Had a great first weekend fishing! Fished Friday Saturday and Sunday. Hammered the kings slow trolling Friday and the snapper on sat and sun. Saturday ended up with a stud mangrove and Sunday with a nice firetruck for a friend that had never been before.


----------



## WAReilly (Jun 2, 2014)

Nice red grouper! Sounds like you had a great weekend!


----------



## Chapman5011 (Mar 7, 2013)

What size tire is that your running on your trailer in the picture?


----------



## captnroger (Jun 27, 2013)

Lucky dudes, nice fish too!


----------



## NOsaints (Aug 8, 2011)

How far offshore were the kings ?


----------



## Cape_Horn_24 (Feb 8, 2010)

The tires are a 205/70 r14


----------



## Cape_Horn_24 (Feb 8, 2010)

Also the Kings were caught trolling live cigars about 3.5 miles directly off the beach to the east of Destin pass


----------



## DAWGONIT (Jan 16, 2009)

nice all the way around.
thanks for sharing & catch 'em up.


----------



## Txs_mde_87 (Feb 7, 2015)

Cape_Horn_24 said:


> Also the Kings were caught trolling live cigars about 3.5 miles directly off the beach to the east of Destin pass



That's where I usually hook mine trolling Rapala X Raps but no luck so far just a crap ton of bonita. Maybe this weekend.


----------



## ronnied78 (Apr 13, 2016)

Do you mind telling me how you rig your live cigars? And speed of the troll. New to the area and trying to figure out all my options for catching fish around here.


----------



## lobsterman (Sep 30, 2007)

ronnied78 said:


> Do you mind telling me how you rig your live cigars? And speed of the troll. New to the area and trying to figure out all my options for catching fish around here.

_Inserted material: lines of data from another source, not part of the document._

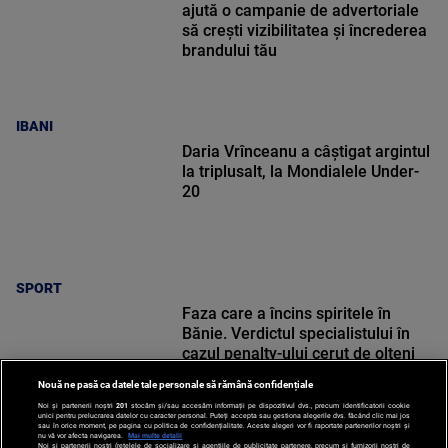
ajută o campanie de advertoriale
să crești vizibilitatea și încrederea
brandului tău
IBANI
Daria Vrînceanu a câştigat argintul
la triplusalt, la Mondialele Under-
20
SPORT
Faza care a încins spiritele în
Bănie. Verdictul specialistului în
cazul penalty-ului cerut de olteni
Nouă ne pasă ca datele tale personale să rămână confidențiale
Noi și partenerii noștri
201
stocăm și/sau accesăm informații pe dispozitivul dvs., precum identificatorii cookie
unici pentru prelucrarea datelor cu caracter personal. Puteți accepta sau gestiona alegerile dvs. făcând clic mai jos
sau în orice moment, pe pagina cu politica de confidențialitate. Aceste alegeri vor fi raportate partenerilor noștri și
nu vă vor afecta navigarea.
Mai multe detalii
Noi si partenerii nostri (retelele de socializare si agentiile de publicitate partenere, precum si furnizorii nostri de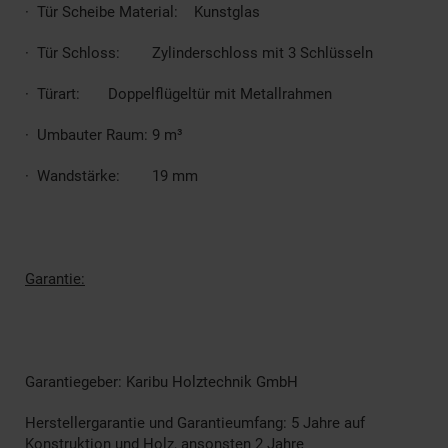
· Tür Scheibe Material: Kunstglas
· Tür Schloss: Zylinderschloss mit 3 Schlüsseln
· Türart: Doppelflügeltür mit Metallrahmen
· Umbauter Raum: 9 m³
· Wandstärke: 19 mm
Garantie:
Garantiegeber: Karibu Holztechnik GmbH
Herstellergarantie und Garantieumfang: 5 Jahre auf
Konstruktion und Holz, ansonsten 2 Jahre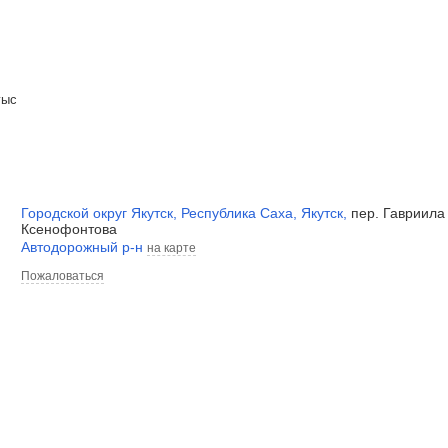
гыс
Городской округ Якутск
,
Республика Саха
,
Якутск
,
пер. Гавриила
Ксенофонтова
Автодорожный р-н
на карте
Пожаловаться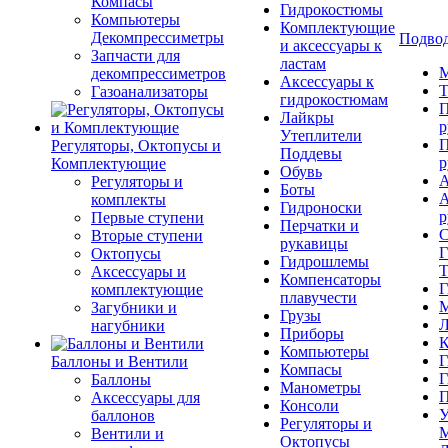
Компасы
Гидрокостюмы
Компьютеры
Комплектующие
Декомпрессиметры
Подвод
и аксессуары к
Запчасти для
ластам
М
декомпрессиметров
Аксессуары к
Т
Газоанализаторы
гидрокостюмам
П
Лайкры
р
Утеплители
П
Регуляторы, Октопусы и
Поддевы
р
Комплектующие
Обувь
А
Регуляторы и
Боты
А
комплекты
Гидроноски
р
Первые ступени
Перчатки и
С
Вторые ступени
рукавицы
Г
Октопусы
Гидрошлемы
Т
Аксессуары и
Компенсаторы
Г
комплектующие
плавучести
М
Загубники и
Грузы
Л
нагубники
Приборы
К
Компьютеры
Г
Баллоны и Вентили
Компасы
Г
Баллоны
Манометры
П
Аксессуары для
Консоли
У
баллонов
Регуляторы и
М
Вентили и
Октопусы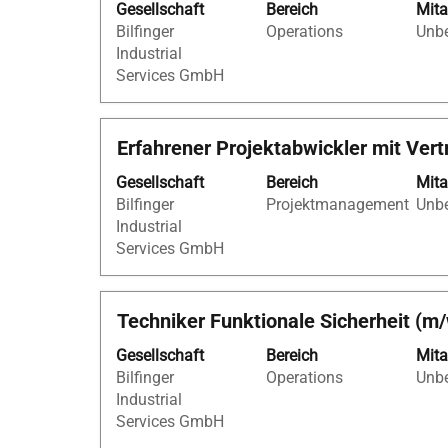
eine
Gesellschaft
Bereich
Mita
die
Stelle
Bilfinger
Operations
Unbe
Leertaste,
aus,
Industrial
um
um
Services GmbH
die
alle
Stelleninformationen
Details
vollständig
anzuzei
Stellenbezeichnung
Drücken
Erfahrener Projektabwickler mit Vert
anzuzeigen.
Sie
Gesellschaft
Bereich
Mita
die
Bilfinger
Projektmanagement
Unbe
Leertaste,
Industrial
um
Services GmbH
die
Stelleninformationen
vollständig
Stellenbezeichnung
Drücken
Techniker Funktionale Sicherheit (m
anzuzeigen.
Sie
Gesellschaft
Bereich
Mita
die
Bilfinger
Operations
Unbe
Leertaste,
Industrial
um
Services GmbH
die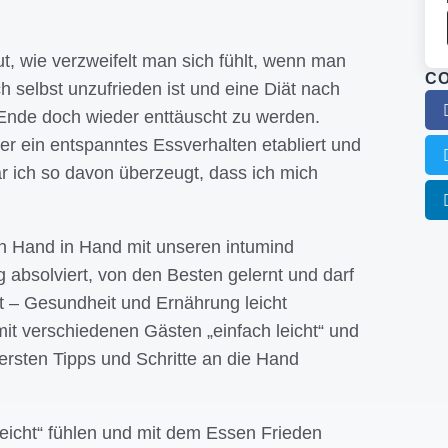
t, wie verzweifelt man sich fühlt, wenn man
CO
ch selbst unzufrieden ist und eine Diät nach
Ende doch wieder enttäuscht zu werden.
er ein entspanntes Essverhalten etabliert und
r ich so davon überzeugt, dass ich mich
un Hand in Hand mit unseren intumind
 absolviert, von den Besten gelernt und darf
t – Gesundheit und Ernährung leicht
t verschiedenen Gästen „einfach leicht“ und
 ersten Tipps und Schritte an die Hand
leicht“ fühlen und mit dem Essen Frieden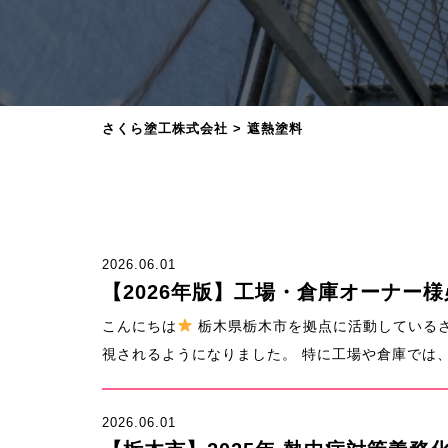
さくら塗工株式会社
>
遮熱塗料
2026.06.01
【2026年版】工場・倉庫オーナー様
こんにちは
栃木県栃木市を拠点に活動している
視されるようになりました。 特に工場や倉庫では、夏
2026.06.01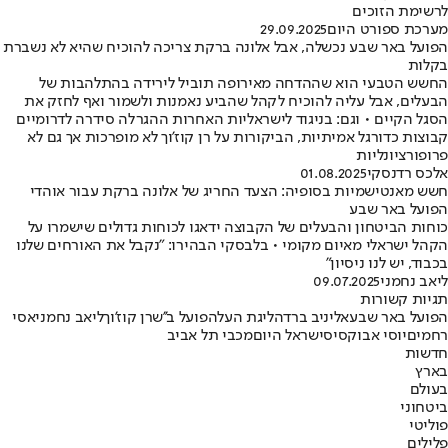
לרשימת הזוכים
מערכת ספורט היום
29.09.2025
הפועל באר שבע נכשלה, אבל אלונה ברקת צריכה להוכיח שהיא לא נשברת
בקלות
החשש הטבעי הוא שההדחה מאירופה תוביל לירידה בהתלהבות של
הבעלים, אבל עליה להוכיח לקהל שהביע נאמנות ולשמור ואף לחזק את
הסגל הקיים • וגם: בניגוד לישראליות האחרות ההגרלה סידרה לדרומיים
קבוצות כדורגל אמיתיות, הביקורות על רן קוז'וך לא מופרכות אך גם לא
פרופורציונליות
אלכס רדנסקי
01.08.2025
חשש מאנטישמיות בסופיה: הצעד החריג של אלונה ברקת עבור אוהדי
הפועל באר שבע
כוחות הביטחון והבעלים של הקבוצה ידאגו לכוחות גדולים שישמרו על
הקהל ישראלי מאיום מקומי • בלבסקי הבהירו: "נקבל את האורחים שלנו
בכבוד, יש לנו ניסיון"
ליאב נחמני
09.07.2025
תגיות קשורות
הפועל באר שבע
אליניב ברדה
ליגת העל
הפועל ב''ש
רן קוז'וך
ליאב נחמני
אסי
רחמים
יוסי אבוקסיס
ישראל היום
מכבי תל אביב
חדשות
בארץ
בעולם
ביטחוני
פוליטי
פלילים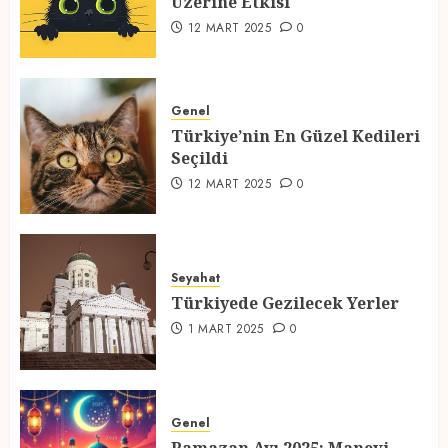
Üzerine Etkisi
2
12 MART 2025
0
Türkiye’nin En Güzel Kedileri
Seçildi
Genel
Türkiye’nin En Güzel Kedileri
12 MART 2025
0
Seçildi
3
12 MART 2025
0
Türkiyede Gezilecek Yerler
Seyahat
1 MART 2025
0
Türkiyede Gezilecek Yerler
4
1 MART 2025
0
Ramazan Ayı 2025: Manevi
Atmosfer ve Özel Hazırlıklar
Genel
28 ŞUBAT 2025
0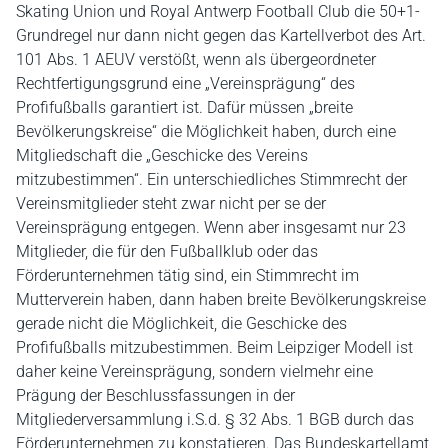
Skating Union und Royal Antwerp Football Club die 50+1-
Grundregel nur dann nicht gegen das Kartellverbot des Art.
101 Abs. 1 AEUV verstößt, wenn als übergeordneter
Rechtfertigungsgrund eine „Vereinsprägung“ des
Profifußballs garantiert ist. Dafür müssen „breite
Bevölkerungskreise“ die Möglichkeit haben, durch eine
Mitgliedschaft die „Geschicke des Vereins
mitzubestimmen“. Ein unterschiedliches Stimmrecht der
Vereinsmitglieder steht zwar nicht per se der
Vereinsprägung entgegen. Wenn aber insgesamt nur 23
Mitglieder, die für den Fußballklub oder das
Förderunternehmen tätig sind, ein Stimmrecht im
Mutterverein haben, dann haben breite Bevölkerungskreise
gerade nicht die Möglichkeit, die Geschicke des
Profifußballs mitzubestimmen. Beim Leipziger Modell ist
daher keine Vereinsprägung, sondern vielmehr eine
Prägung der Beschlussfassungen in der
Mitgliederversammlung i.S.d. § 32 Abs. 1 BGB durch das
Förderunternehmen zu konstatieren. Das Bundeskartellamt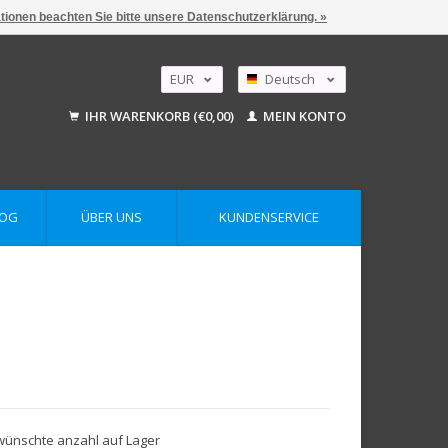
ationen beachten Sie bitte unsere Datenschutzerklärung. »
EUR
Deutsch
GBP
Nederlands
IHR WARENKORB (€0,00)
MEIN KONTO
English
USD
AUD
LOG
ÜBER UNS
KUNDENSERVICE
gewünschte anzahl auf Lager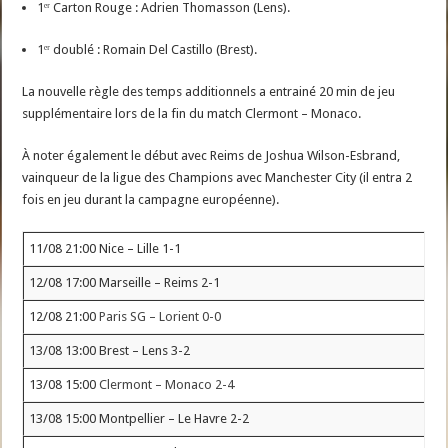
1ᵉʳ Carton Rouge : Adrien Thomasson (Lens).
1ᵉʳ doublé : Romain Del Castillo (Brest).
La nouvelle règle des temps additionnels a entrainé 20 min de jeu
supplémentaire lors de la fin du match Clermont – Monaco.
À noter également le début avec Reims de Joshua Wilson-Esbrand,
vainqueur de la ligue des Champions avec Manchester City (il entra 2
fois en jeu durant la campagne européenne).
11/08 21:00 Nice – Lille 1-1
12/08 17:00 Marseille – Reims 2-1
12/08 21:00
Paris SG – Lorient 0-0
13/08 13:00 Brest – Lens 3-2
13/08 15:00
Clermont – Monaco 2-4
13/08 15:00 Montpellier – Le Havre 2-2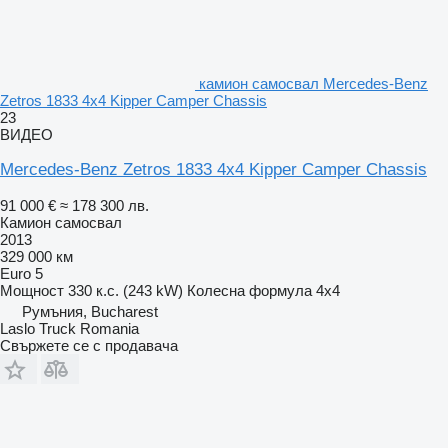
камион самосвал Mercedes-Benz
Zetros 1833 4x4 Kipper Camper Chassis
23
ВИДЕО
Mercedes-Benz Zetros 1833 4x4 Kipper Camper Chassis
91 000 €
≈ 178 300 лв.
Камион самосвал
2013
329 000 км
Euro 5
Мощност
330 к.с. (243 kW)
Колесна формула
4x4
Румъния, Bucharest
Laslo Truck Romania
Свържете се с продавача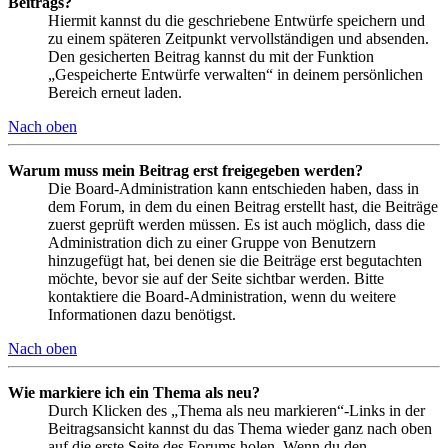
Beitrags?
Hiermit kannst du die geschriebene Entwürfe speichern und
zu einem späteren Zeitpunkt vervollständigen und absenden.
Den gesicherten Beitrag kannst du mit der Funktion
„Gespeicherte Entwürfe verwalten“ in deinem persönlichen
Bereich erneut laden.
Nach oben
Warum muss mein Beitrag erst freigegeben werden?
Die Board-Administration kann entschieden haben, dass in
dem Forum, in dem du einen Beitrag erstellt hast, die Beiträge
zuerst geprüft werden müssen. Es ist auch möglich, dass die
Administration dich zu einer Gruppe von Benutzern
hinzugefügt hat, bei denen sie die Beiträge erst begutachten
möchte, bevor sie auf der Seite sichtbar werden. Bitte
kontaktiere die Board-Administration, wenn du weitere
Informationen dazu benötigst.
Nach oben
Wie markiere ich ein Thema als neu?
Durch Klicken des „Thema als neu markieren“-Links in der
Beitragsansicht kannst du das Thema wieder ganz nach oben
auf die erste Seite des Forums holen. Wenn du den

You troll live bait SSSSSLLLLLOOOOOWWWWW! Did I mention slow.


----------



## Cape_Horn_24 (Feb 8, 2010)

ronnied78 said:


> Do you mind telling me how you rig your live cigars? And speed of the troll. New to the area and trying to figure out all my options for catching fish around here.


Hey man i was trolling 3.5-4 mph.... if the bait is skipping slow down. Just fast enough to keep them from crossing each other. Its also fast enough to rip a x rap or stretch so they get deep enough for fish.


----------



## bcahn (Jan 10, 2013)

Great pics capt, keep them coming!


----------